# Pitchers Used to Throw More than They Do Today:
### or, a Diamond Dispatch from Captain Obvious

## What We're Looking For
The modern professional baseball player comes from a different planet than did their old-timey, horse-and-buggy forebears. Today's game is faster, higher-scoring, and split-second timed. Most players' skill sets and repertoire are specialized and weaponized so as to befuddle, speed past, and overpower the suckers wearing the other-colored caps.

This is undisputed.

Also undisputed is that the "professional" baseball player of ~150 years ago was not a full-time, this-is-all-I-do professional. For its first few decades, baseball was a seasonal job played before crowds of maybe a few hundred spectators for the biggest games. 

And owing to the vocation's part-time nature, almost nobody crafted their game with a specialized approach — beyond some penchant, preference, or aptitude for one position or another.

Of all the positions on the diamond, the starting pitcher's role has changed the most.

Relief pitchers weren't really a structured part of the game in its fledgling years. The starting pitcher was the pitcher, and the pitcher usually pitched the entire game.

So what changed?

In [None]:
import pybaseball as pb
import pandas as pd
import numpy as np
from pandas_profiling import ProfileReport
import math
import statistics as stats
import ipywidgets

pb.cache.enable()

In [None]:
df_pitching = pd.read_csv("../lahman/core/pitching.csv")

In [None]:
df_pitching.columns

In [None]:
df = df_pitching  # group pitcher data into per-year dicts, throw to list
year_groups = df.groupby(['yearID']).apply(
    lambda x: [
        list(x['teamID']), 
        list(x['CG']), 
        list(x['IPouts']), 
        list(x['BFP']), 
        list(x['BAOpp']), 
        list(x['BB']), 
        list(x['SO']), 
        list(x['ERA'])
        ]
    ).apply(pd.Series)
year_groups.columns = ['team_ID', 'CG', 'IP_Outs', 'BFP', 'Opp_BA', 'BB', 'SO', 'ERA']
year_groups = year_groups.reset_index()

In [None]:
year = 1871
season_list = []
counter = 0
for year in range(1871, 2021):
    season = year_groups['yearID']
    season = {}
    season['year'] = year_groups['yearID'][counter]

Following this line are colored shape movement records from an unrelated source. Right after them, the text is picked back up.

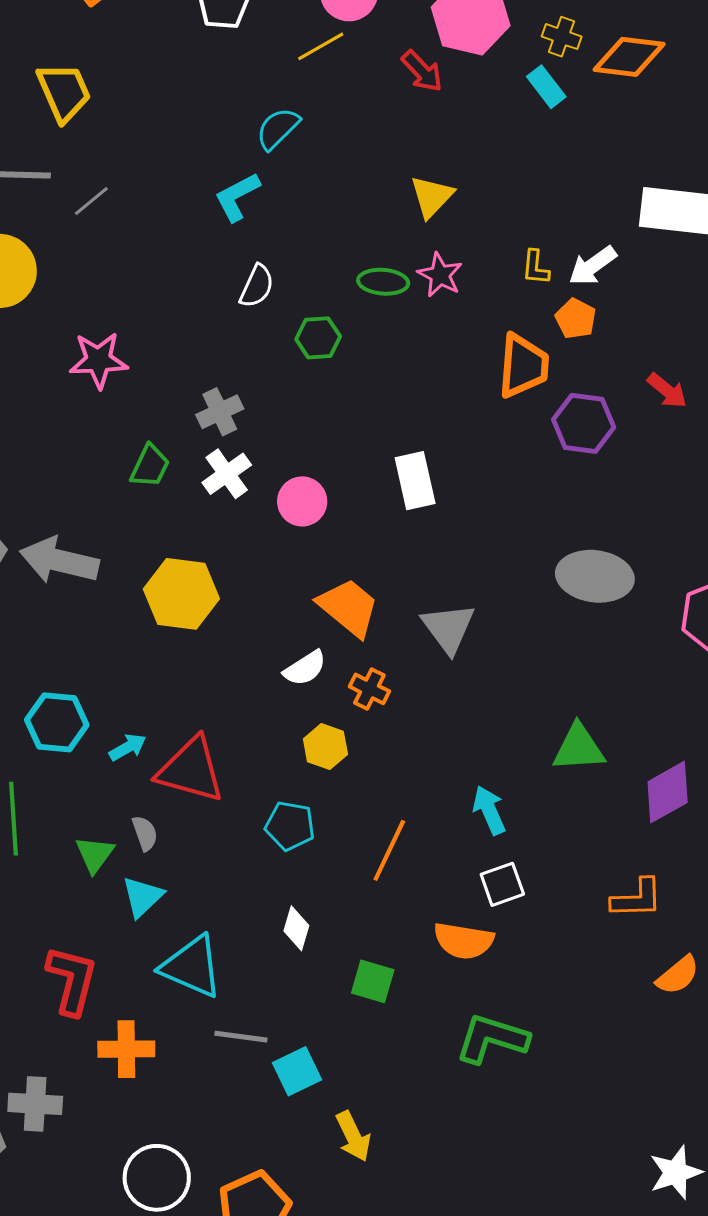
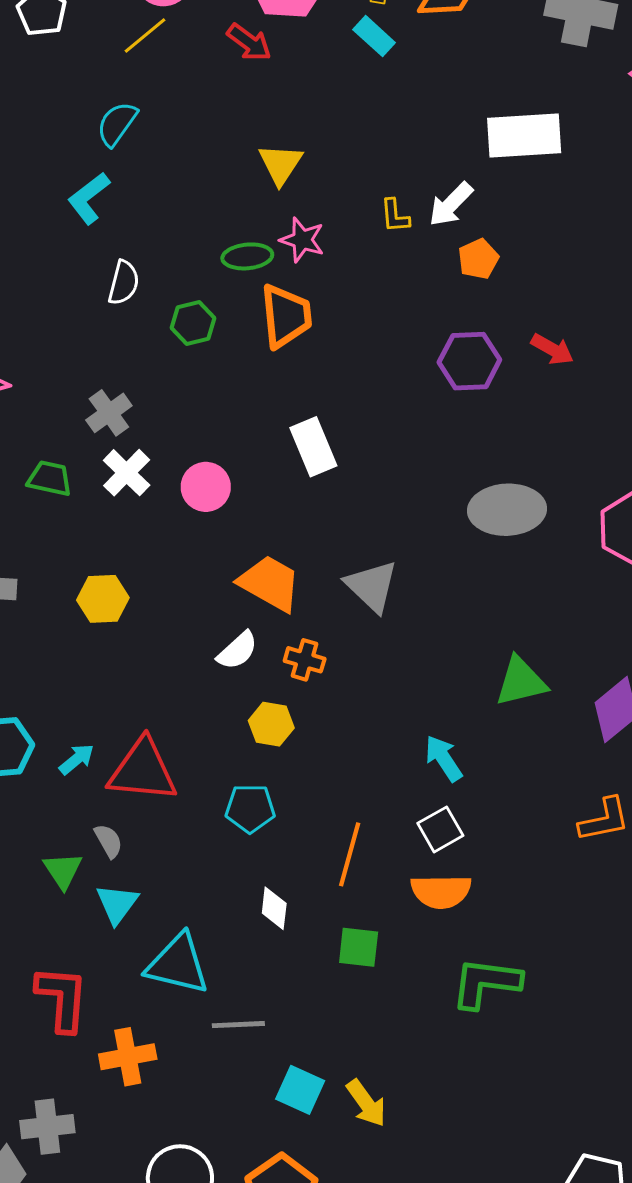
orange pentagon: (576, 319) -> (478, 259), moved, turned 30
orange trapezoid: (523, 366) -> (286, 316), moved
red arrow: (667, 391) -> (552, 349), moved
green trapezoid: (150, 466) -> (50, 478), turned -93
yellow hexagon: (181, 594) -> (103, 599), size x0.7
orange line: (389, 850) -> (350, 854), moved
white square: (502, 884) -> (440, 829), moved
cyan square: (297, 1071) -> (300, 1090), moved, turned -30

    season['CG_max'] = max(year_groups['CG'][counter])
    season['CG_min'] = min(year_groups['CG'][counter])
    season['CG_mean'] = stats.mean(year_groups['CG'][counter])
    season['CG_median'] = stats.median(year_groups['CG'][counter])
    season['CG_var'] = stats.variance(year_groups['CG'][counter])
    
    season['IP_outs_max'] = max(year_groups['IP_Outs'][counter])
    season['IP_outs_min'] = min(year_groups['IP_Outs'][counter])
    season['IP_outs_mean'] = stats.mean(year_groups['IP_Outs'][counter])
    season['IP_outs_median'] = stats.median(year_groups['IP_Outs'][counter])
    season['IP_outs_var'] = stats.variance(year_groups['IP_Outs'][counter])

    season['batters_faced_max'] = max(year_groups['BFP'][counter])
    season['batters_faced_min'] = min(year_groups['BFP'][counter])
    season['batters_faced_mean'] = stats.mean(year_groups['BFP'][counter])
    season['batters_faced_median'] = stats.median(year_groups['BFP'][counter])
    # season['batters_faced_var'] = stats.variance(year_groups['BFP'][counter])

    season['Opp_BA_max'] = max(year_groups['Opp_BA'][counter])
    season['Opp_BA_min'] = min(year_groups['Opp_BA'][counter])
    season['Opp_BA_mean'] = stats.mean(year_groups['Opp_BA'][counter])
    season['Opp_BA_median'] = stats.median(year_groups['Opp_BA'][counter])
    # season['Opp_BA_var'] = stats.variance(year_groups['Opp_BA'][counter])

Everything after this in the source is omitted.